Cette leçon ne sera pas perdue : espérons-le, tout en déplorant les nombreux malheurs qui doivent la faire accepter. À la mort horrible de Pepete, au cirque de Madrid, un mouvement très-vif s’est prononcé contre le sauvage plaisir payé par tant de sang humain.

La señora, qui signe du nom de Fernand Caballero des œuvres populaires dans toute l’Espagne et marquant sa place parmi les premiers et les plus féconds moralistes, s’élève avec une courageuse indignation contre « le répugnant carnage » et les dangers du cirque. Elle fait justice, avec sa conscience, avec le sentiment d’une saine raison, « des brillants paradoxes » qu’un touriste français accumule pour célébrer, dans son enthousiasme, « un spectacle plein d’horreur. Il est pénible, dit-elle, de voir des étrangers s’ériger en paladins, et défendre ce que la presse espagnole cherche à renverser, au nom de la morale et de l’humanité[2]. »

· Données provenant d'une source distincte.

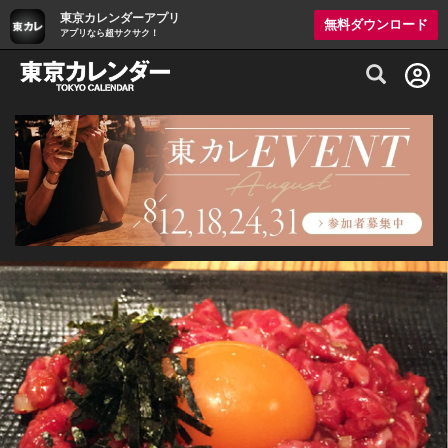
東京カレンダーアプリ
無料ダウンロード
アプリなら超サクサク！
グルメ情報・プレミアムレストラン予約サイト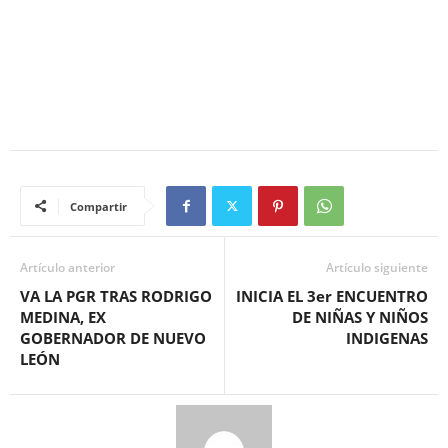
Compartir
Artículo anterior
Artículo siguiente
VA LA PGR TRAS RODRIGO
INICIA EL 3er ENCUENTRO
MEDINA, EX
DE NIÑAS Y NIÑOS
GOBERNADOR DE NUEVO
INDIGENAS
LEÓN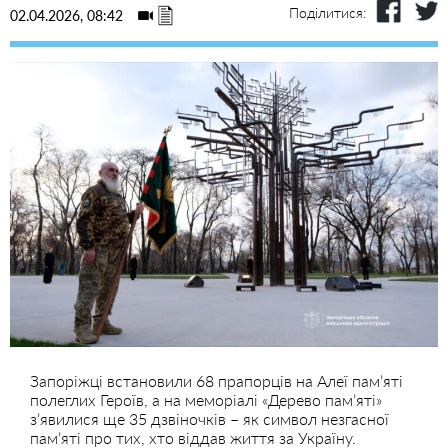
Поділитися:
02.04.2026, 08:42
Запоріжці встановили 68 прапорців на Алеї памʼяті
полеглих Героїв, а на меморіалі «Дерево памʼяті»
зʼявилися ще 35 дзвіночків – як символ незгасної
памʼяті про тих, хто віддав життя за Україну.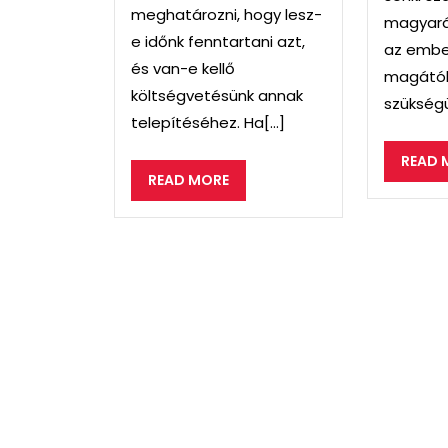
meghatározni, hogy lesz-
magyará
e időnk fenntartani azt,
az embe
és van-e kellő
magától
költségvetésünk annak
szükségü
telepítéséhez. Ha[...]
READ 
READ
READ MORE
MORE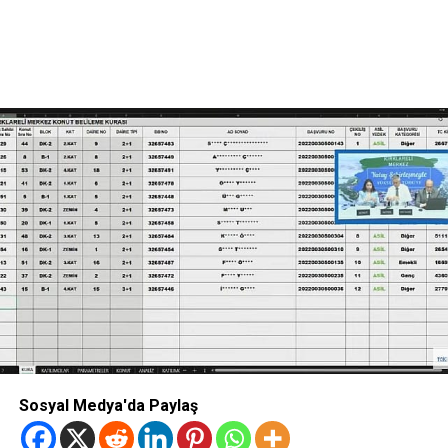
Sosyal Medya'da Paylaş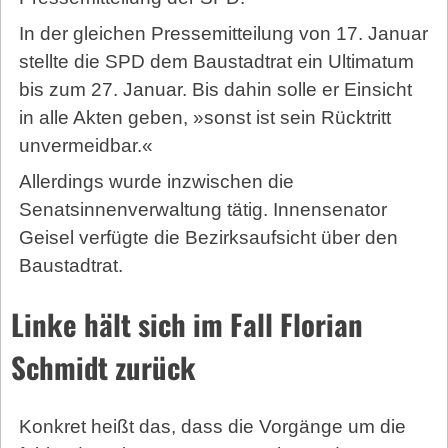
In der gleichen Pressemitteilung von 17. Januar
stellte die SPD dem Baustadtrat ein Ultimatum
bis zum 27. Januar. Bis dahin solle er Einsicht
in alle Akten geben, »sonst ist sein Rücktritt
unvermeidbar.«
Allerdings wurde inzwischen die
Senatsinnenverwaltung tätig. Innensenator
Geisel verfügte die Bezirksaufsicht über den
Baustadtrat.
Linke hält sich im Fall Florian
Schmidt zurück
Konkret heißt das, dass die Vorgänge um die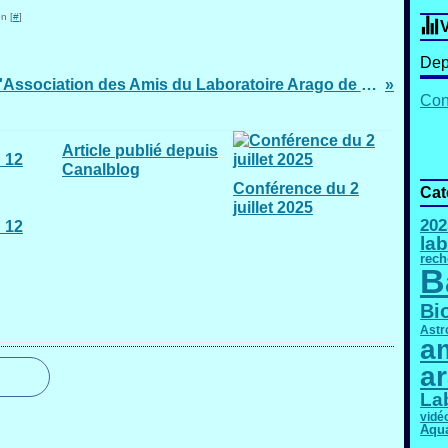
n [
#
]
V
Dep
L'Association des Amis du Laboratoire Arago de Banyuls participera au forum des Associations le samedi 10 septembre 2016
Cont
Article publié depuis
Canalblog
Conférence du 2
Cat
juillet 2025
202
 12
lab
rech
B
Bi
Astr
am
a
La
vidé
Aqu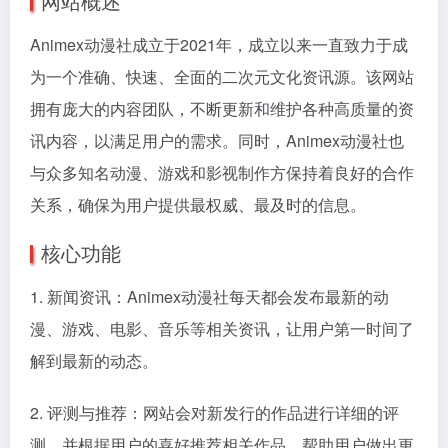
网站概述
Animex动漫社成立于2021年，成立以来一直致力于成
为一个准确、快速、全面的二次元文化资讯源。该网站
拥有庞大的内容团队，不断更新和维护各种高质量的资
讯内容，以满足用户的需求。同时，Animex动漫社也
与众多知名动漫、游戏和影视制作方保持着良好的合作
关系，确保为用户提供最权威、最及时的信息。
核心功能
1. 新闻资讯：Animex动漫社每天都会发布最新的动
漫、游戏、电影、音乐等相关资讯，让用户第一时间了
解到最新的动态。
2. 评测与推荐：网站会对新发行的作品进行详细的评
测，并根据用户的喜好推荐相关作品，帮助用户做出更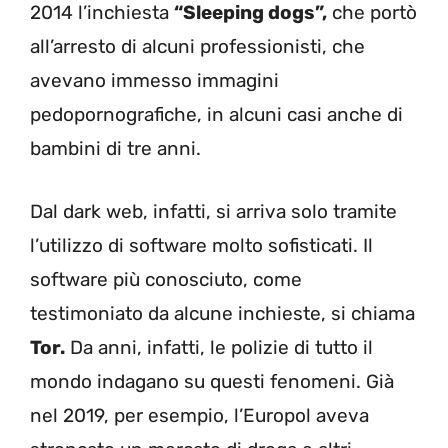
2014 l’inchiesta
“Sleeping dogs”,
che portò
all’arresto di alcuni professionisti, che
avevano immesso immagini
pedopornografiche, in alcuni casi anche di
bambini di tre anni.
Dal dark web, infatti, si arriva solo tramite
l’utilizzo di software molto sofisticati. Il
software più conosciuto, come
testimoniato da alcune inchieste, si chiama
Tor.
Da anni, infatti, le polizie di tutto il
mondo indagano su questi fenomeni. Già
nel 2019, per esempio, l’Europol aveva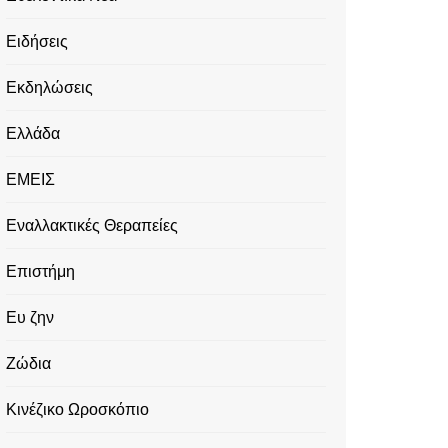
Ειδήσεις
Εκδηλώσεις
Ελλάδα
ΕΜΕΙΣ
Εναλλακτικές Θεραπείες
Επιστήμη
Ευ ζην
Ζώδια
Κινέζικο Ωροσκόπιο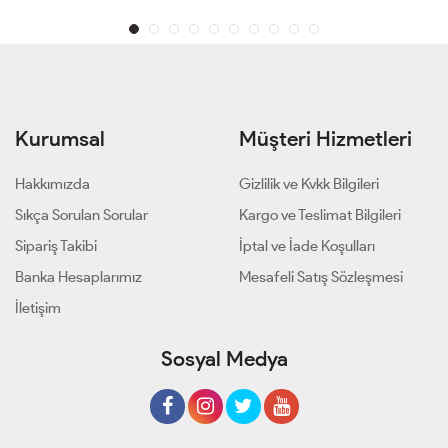
Kurumsal
Müşteri Hizmetleri
Hakkımızda
Gizlilik ve Kvkk Bilgileri
Sıkça Sorulan Sorular
Kargo ve Teslimat Bilgileri
Sipariş Takibi
İptal ve İade Koşulları
Banka Hesaplarımız
Mesafeli Satış Sözleşmesi
İletişim
Sosyal Medya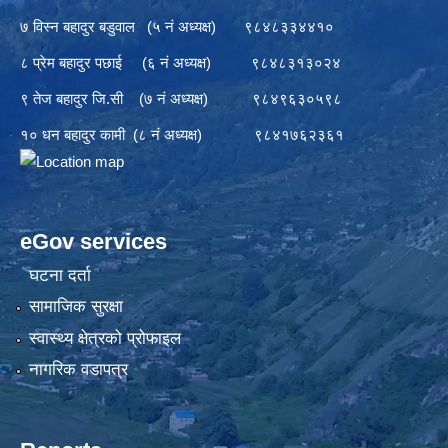
७ विस्न बहादुर बडुवाल (५ नं अध्यक्ष) ९८४८३३४४१०
८ प्रेम बहादुर पछाई (६ नं अध्यक्ष) ९८४८३१३०२४
९ तेज बहादुर जि.सी (७ नं अध्यक्ष) ९८४९६३०५९८
१० धन बहादुर कामी (८ नं अध्यक्ष) ९८४१७६२३६१
eGov services
घटना दर्ता
सामाजिक सुरक्षा
स्वास्थ्य क्षेत्रको प्रोफाइल
नागरिक वडापत्र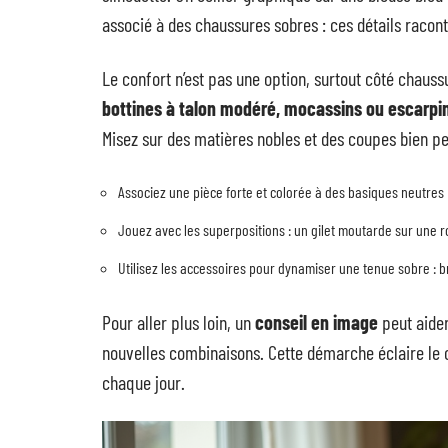
associé à des chaussures sobres : ces détails racont
Le confort n’est pas une option, surtout côté chauss
bottines à talon modéré, mocassins ou escarpi
Misez sur des matières nobles et des coupes bien pe
Associez une pièce forte et colorée à des basiques neutres 
Jouez avec les superpositions : un gilet moutarde sur une r
Utilisez les accessoires pour dynamiser une tenue sobre : br
Pour aller plus loin, un
conseil en image
peut aider
nouvelles combinaisons. Cette démarche éclaire le ch
chaque jour.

Peignant, dans une page émue, l’agonie atroce du cavalier que le taureau charge sur ses cornes et présente au public, et qui, de cet échafaud vivant, lancé dans l’espace, puis retombant, baigné de sang, la tête fendue, s’affaisse enfin expirant, sans que la fête s’interrompe, Fernand Caballero adresse cette apostrophe à ses concitoyens :

« Et vous vous en laverez les mains, en disant que le toreador se présente volontairement au combat ! Non ! non ! on ne fait pas taire la conscience avec un pareil subterfuge. Non ! Si vous ne donniez pas votre or, si vous n’animiez pas ces hommes par vos applaudissements enthousiastes, il n’y aurait pas de toreadores. Vous dites que vous êtes dix mille : excuse sans valeur ! Le sang d’un homme se compose d’assez de gouttes, pour qu’il y en ait une qui tache chacune des monnaies que vous donnez pour payer les frais de ces sacrifices humains ; et le crime de la mort d’un homme est tel, que, bien qu’il soit partagé en dix mille parts, il suffit de celle qui vous incombe, pour que, dans son jour, le grand Juge vous dise : « Caïn, qu’as-tu fait de ton frère [3] ? »

M. Olozaga, prenant une honorable initiative, a déclaré au Parlement espagnol, dont il est un des personnages influents, que si le ministre de l’Intérieur voulait accorder l’autorisation de former une association dont les membres prendraient l’engagement de ne jamais assister aux courses de taureaux, il serait le premier à s’y faire inscrire.


  1. Introduction aux Statuts de la Société protectrice des animaux, Paris, 1846.
  2. Scènes de la vie espagnole. — Œuvres de Fernand Caballero, traduites par M. Léon Vinzeau.
  3. Extrait de Una en otra, page 215, Madrid 1861. Traduction du docteur Fée, auteur d’un remarquable ouvrage : Les misères des animaux.